== Provided records

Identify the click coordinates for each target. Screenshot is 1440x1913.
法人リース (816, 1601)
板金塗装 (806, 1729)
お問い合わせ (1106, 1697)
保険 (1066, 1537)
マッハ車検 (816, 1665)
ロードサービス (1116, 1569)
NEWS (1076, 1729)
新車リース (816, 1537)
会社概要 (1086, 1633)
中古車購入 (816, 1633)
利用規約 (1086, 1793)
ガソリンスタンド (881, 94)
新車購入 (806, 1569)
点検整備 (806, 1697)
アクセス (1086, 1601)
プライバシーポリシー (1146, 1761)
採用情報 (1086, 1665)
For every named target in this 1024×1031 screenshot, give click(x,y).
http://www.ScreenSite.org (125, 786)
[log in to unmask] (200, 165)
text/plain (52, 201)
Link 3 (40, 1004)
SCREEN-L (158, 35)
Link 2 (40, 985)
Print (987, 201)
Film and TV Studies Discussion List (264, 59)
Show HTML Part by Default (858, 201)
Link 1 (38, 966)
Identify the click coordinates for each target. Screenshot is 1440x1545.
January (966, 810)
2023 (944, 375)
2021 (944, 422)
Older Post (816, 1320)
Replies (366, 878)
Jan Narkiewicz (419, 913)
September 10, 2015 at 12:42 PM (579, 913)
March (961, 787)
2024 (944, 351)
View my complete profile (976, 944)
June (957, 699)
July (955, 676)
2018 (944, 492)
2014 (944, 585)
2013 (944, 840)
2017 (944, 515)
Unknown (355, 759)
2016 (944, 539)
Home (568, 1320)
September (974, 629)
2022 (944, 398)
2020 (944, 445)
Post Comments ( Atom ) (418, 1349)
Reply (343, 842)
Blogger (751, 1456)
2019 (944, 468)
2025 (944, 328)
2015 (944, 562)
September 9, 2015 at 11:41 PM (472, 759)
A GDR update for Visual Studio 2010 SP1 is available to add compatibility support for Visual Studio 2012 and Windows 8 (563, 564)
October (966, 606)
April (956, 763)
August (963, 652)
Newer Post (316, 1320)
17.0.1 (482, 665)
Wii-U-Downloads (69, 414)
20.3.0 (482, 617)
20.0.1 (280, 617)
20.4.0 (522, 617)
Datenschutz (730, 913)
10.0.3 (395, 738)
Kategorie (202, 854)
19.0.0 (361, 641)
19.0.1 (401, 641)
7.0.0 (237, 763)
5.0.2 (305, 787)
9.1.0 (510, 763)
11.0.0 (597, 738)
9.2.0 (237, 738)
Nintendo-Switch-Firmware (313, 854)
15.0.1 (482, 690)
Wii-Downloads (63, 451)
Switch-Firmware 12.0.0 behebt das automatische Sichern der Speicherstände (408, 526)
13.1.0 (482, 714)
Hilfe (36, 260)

====

**Exercise objective:**
Using the records above, set down exactly the lines from the one with "Newer Post (316, 1320)" through the one with "Nintendo-Switch-Firmware (313, 854)", inclusive, and nothing more.

**Task response:**
Newer Post (316, 1320)
17.0.1 (482, 665)
Wii-U-Downloads (69, 414)
20.3.0 (482, 617)
20.0.1 (280, 617)
20.4.0 (522, 617)
Datenschutz (730, 913)
10.0.3 (395, 738)
Kategorie (202, 854)
19.0.0 (361, 641)
19.0.1 (401, 641)
7.0.0 (237, 763)
5.0.2 (305, 787)
9.1.0 (510, 763)
11.0.0 (597, 738)
9.2.0 (237, 738)
Nintendo-Switch-Firmware (313, 854)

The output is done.